Welcome to the MongoDB Community Forums @Mikel_Pikabea (and apologies for missing your follow-up question @Fabricio_Jorge)!
As @chris suggested, I would ideally add new members to your replica set either before or after the 4.4 upgrade rather than during. Combining hardware migration with a major version upgrade will make it more difficult to isolate the source of any potential performance or upgrade issues and you may encounter unexpected errors venturing outside the normal upgrade path.
If your concern is about potentially needing to downgrade or remain on 4.4 due to critical issues missed during your practice upgrades, note that the major version upgrade process includes an explicit Feature Compatibility Version (FCV) step so you have control over enabling features that may persist backward-incompatible data and complicate a potential downgrade.

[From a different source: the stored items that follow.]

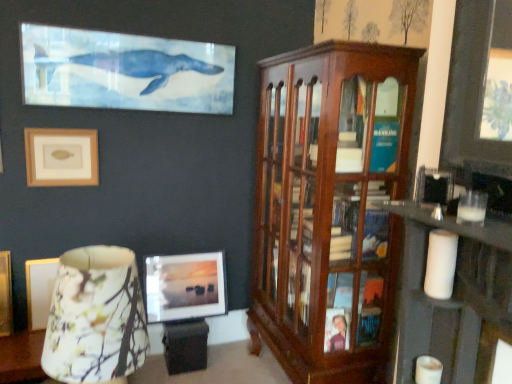 Question: Is white matte candle at lower right, arranged as the second candle when viewed from the top, taller or shorter than beige matte picture frame at upper left, the 1th picture frame when ordered from left to right?

Choices:
 (A) short
 (B) tall

Answer: (A)

Question: From a real-world perspective, is white matte candle at lower right, which is the first candle from bottom to top, physically located above or below beige matte picture frame at upper left, the first picture frame when ordered from front to back?

Choices:
 (A) below
 (B) above

Answer: (A)

Question: Which object is the closest to the white matte candle at right, the second candle from the bottom?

The supported replica set upgrade scenario that has been thoroughly tested is a rolling upgrade of each of your 4.4 members to 5.0. The members can be a mix of 4.4 and 5.0 binary versions transiently during the upgrade process, but all members need to have Feature Compatibility Version (FCV) set to 4.4. A newly created 5.0 replica set member will start with FCV of 5.0 and result in error messages similar to @Fabricio_Jorge’s first post.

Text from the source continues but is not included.